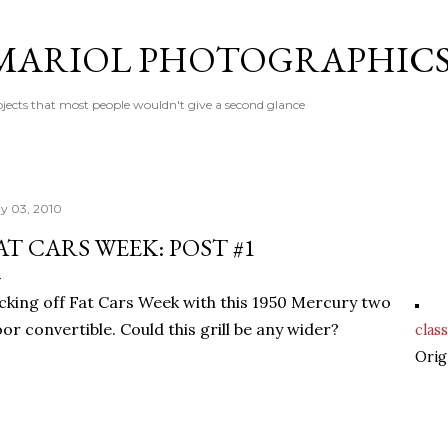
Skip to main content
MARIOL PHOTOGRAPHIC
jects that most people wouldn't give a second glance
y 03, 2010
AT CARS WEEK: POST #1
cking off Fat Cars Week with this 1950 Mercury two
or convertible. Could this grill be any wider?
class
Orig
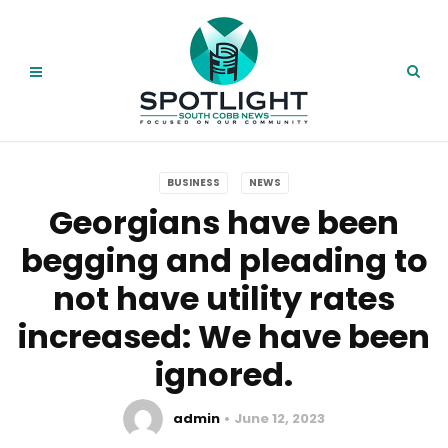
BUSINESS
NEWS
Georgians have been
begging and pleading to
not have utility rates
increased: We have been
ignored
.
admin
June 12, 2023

════════════════

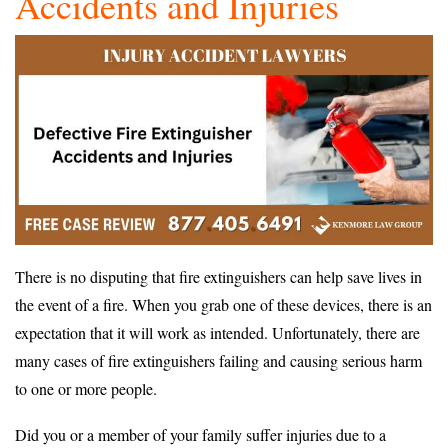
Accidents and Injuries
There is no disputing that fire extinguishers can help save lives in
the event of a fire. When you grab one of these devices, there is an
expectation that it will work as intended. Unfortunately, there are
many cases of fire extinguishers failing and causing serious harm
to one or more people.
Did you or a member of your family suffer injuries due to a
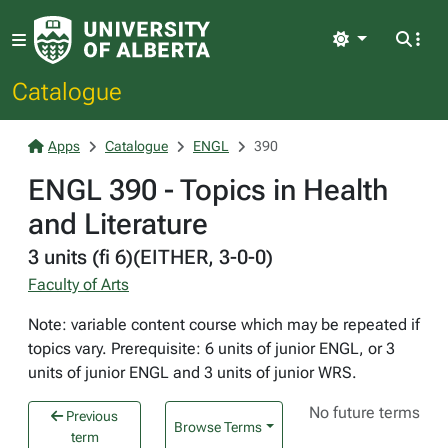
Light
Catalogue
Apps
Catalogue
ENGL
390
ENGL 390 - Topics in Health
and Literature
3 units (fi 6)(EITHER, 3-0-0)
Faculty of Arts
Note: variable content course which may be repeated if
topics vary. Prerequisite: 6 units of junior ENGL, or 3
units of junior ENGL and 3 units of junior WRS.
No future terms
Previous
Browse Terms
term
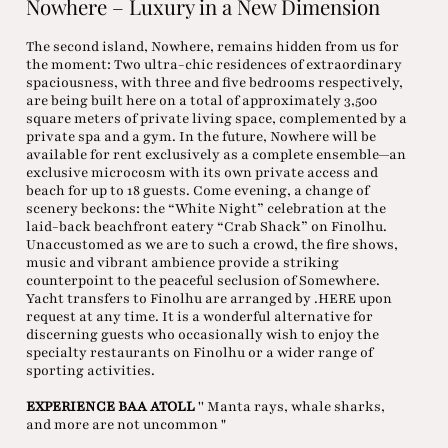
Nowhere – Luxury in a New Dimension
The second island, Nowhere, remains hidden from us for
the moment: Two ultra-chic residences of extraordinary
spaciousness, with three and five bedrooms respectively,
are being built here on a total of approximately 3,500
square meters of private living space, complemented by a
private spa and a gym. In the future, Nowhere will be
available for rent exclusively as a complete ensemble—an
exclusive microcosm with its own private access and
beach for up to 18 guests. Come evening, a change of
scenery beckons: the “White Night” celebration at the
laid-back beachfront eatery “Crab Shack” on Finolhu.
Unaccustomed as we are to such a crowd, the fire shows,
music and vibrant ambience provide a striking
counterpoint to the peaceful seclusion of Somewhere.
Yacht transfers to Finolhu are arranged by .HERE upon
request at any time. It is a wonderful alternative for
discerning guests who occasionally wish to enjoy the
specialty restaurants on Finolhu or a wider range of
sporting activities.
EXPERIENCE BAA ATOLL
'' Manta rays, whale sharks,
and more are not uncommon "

════════════════

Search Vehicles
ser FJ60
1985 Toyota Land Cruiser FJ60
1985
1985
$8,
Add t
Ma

════════════════

**PROBLEM TO SOLVE**.
Above are the records; copy from them only the lines starting at the one containing "many cases of" and ending at the one containing "Faculty of Arts", exactly and without pictures.

**RESPONSE FOR THIS EXERCISE**.
many cases of fire extinguishers failing and causing serious harm
to one or more people.
Did you or a member of your family suffer injuries due to a
Light
Catalogue
Apps
Catalogue
ENGL
390
ENGL 390 - Topics in Health
and Literature
3 units (fi 6)(EITHER, 3-0-0)
Faculty of Arts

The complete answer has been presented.